*** EXERCISE MATERIAL

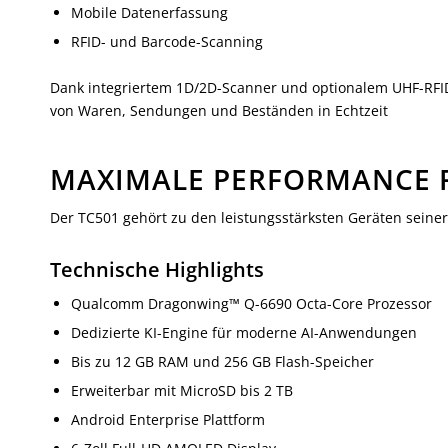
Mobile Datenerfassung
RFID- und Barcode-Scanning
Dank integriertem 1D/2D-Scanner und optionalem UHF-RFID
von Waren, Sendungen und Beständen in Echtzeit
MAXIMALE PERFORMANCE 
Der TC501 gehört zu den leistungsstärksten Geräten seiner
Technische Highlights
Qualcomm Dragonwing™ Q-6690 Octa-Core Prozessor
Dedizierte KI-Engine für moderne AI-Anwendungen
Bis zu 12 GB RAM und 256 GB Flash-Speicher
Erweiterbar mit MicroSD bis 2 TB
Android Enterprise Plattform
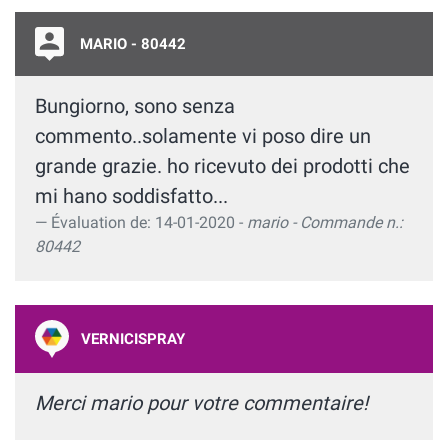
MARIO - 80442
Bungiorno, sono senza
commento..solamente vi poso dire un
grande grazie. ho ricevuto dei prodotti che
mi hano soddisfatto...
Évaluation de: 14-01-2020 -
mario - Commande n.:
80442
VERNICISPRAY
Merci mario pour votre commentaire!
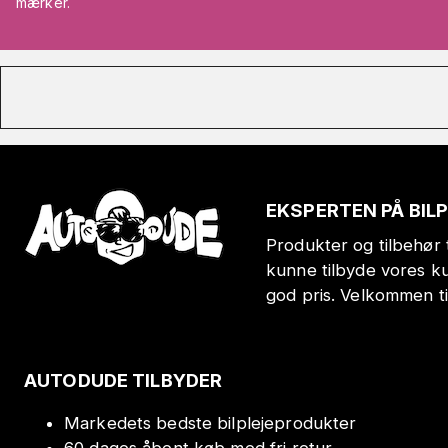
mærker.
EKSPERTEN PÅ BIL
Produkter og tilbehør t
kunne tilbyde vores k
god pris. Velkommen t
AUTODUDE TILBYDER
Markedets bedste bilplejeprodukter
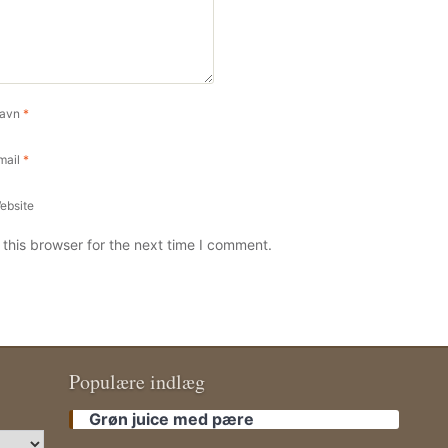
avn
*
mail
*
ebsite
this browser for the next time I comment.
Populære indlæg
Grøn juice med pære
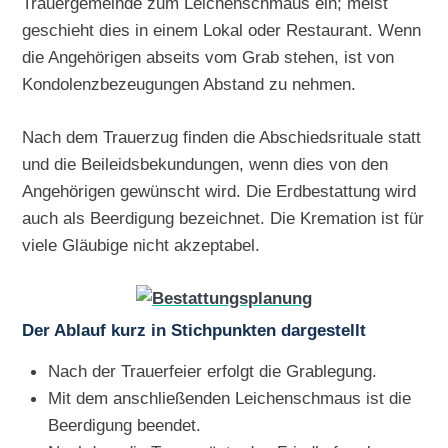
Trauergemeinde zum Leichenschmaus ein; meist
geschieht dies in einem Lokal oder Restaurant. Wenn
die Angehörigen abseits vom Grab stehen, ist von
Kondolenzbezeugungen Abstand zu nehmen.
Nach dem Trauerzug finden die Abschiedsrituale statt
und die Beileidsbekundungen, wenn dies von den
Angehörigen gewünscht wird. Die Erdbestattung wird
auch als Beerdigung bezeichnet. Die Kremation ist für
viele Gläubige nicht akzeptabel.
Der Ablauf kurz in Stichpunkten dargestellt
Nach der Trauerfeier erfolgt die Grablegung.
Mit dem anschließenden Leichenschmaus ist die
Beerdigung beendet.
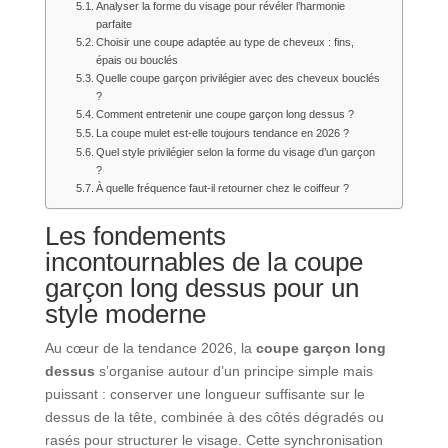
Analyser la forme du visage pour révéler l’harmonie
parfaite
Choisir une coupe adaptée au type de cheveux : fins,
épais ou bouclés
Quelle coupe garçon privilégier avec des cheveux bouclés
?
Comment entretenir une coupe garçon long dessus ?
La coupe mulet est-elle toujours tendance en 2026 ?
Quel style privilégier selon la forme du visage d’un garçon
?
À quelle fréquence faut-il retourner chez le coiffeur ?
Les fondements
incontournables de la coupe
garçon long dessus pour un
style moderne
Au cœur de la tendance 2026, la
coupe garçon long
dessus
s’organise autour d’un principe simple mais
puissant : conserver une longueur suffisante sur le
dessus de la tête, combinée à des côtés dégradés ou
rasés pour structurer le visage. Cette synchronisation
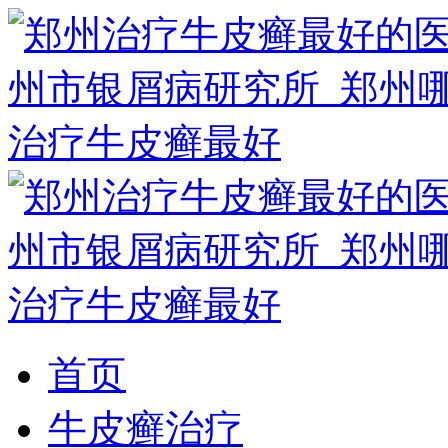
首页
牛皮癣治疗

******

WHAT TO PRODUCE » Needed here is only the span from the line with "geschieht dies in" through the last line of the entries, copied exactly with both ends and without pictures.

COMPLETED EXERCISE »
geschieht dies in einem Lokal oder Restaurant. Wenn
die Angehörigen abseits vom Grab stehen, ist von
Kondolenzbezeugungen Abstand zu nehmen.
Nach dem Trauerzug finden die Abschiedsrituale statt
und die Beileidsbekundungen, wenn dies von den
Angehörigen gewünscht wird. Die Erdbestattung wird
auch als Beerdigung bezeichnet. Die Kremation ist für
viele Gläubige nicht akzeptabel.
Der Ablauf kurz in Stichpunkten dargestellt
Nach der Trauerfeier erfolgt die Grablegung.
Mit dem anschließenden Leichenschmaus ist die
Beerdigung beendet.
Analyser la forme du visage pour révéler l’harmonie
parfaite
Choisir une coupe adaptée au type de cheveux : fins,
épais ou bouclés
Quelle coupe garçon privilégier avec des cheveux bouclés
?
Comment entretenir une coupe garçon long dessus ?
La coupe mulet est-elle toujours tendance en 2026 ?
Quel style privilégier selon la forme du visage d’un garçon
?
À quelle fréquence faut-il retourner chez le coiffeur ?
Les fondements
incontournables de la coupe
garçon long dessus pour un
style moderne
Au cœur de la tendance 2026, la
coupe garçon long
dessus
s’organise autour d’un principe simple mais
puissant : conserver une longueur suffisante sur le
dessus de la tête, combinée à des côtés dégradés ou
rasés pour structurer le visage. Cette synchronisation
首页
牛皮癣治疗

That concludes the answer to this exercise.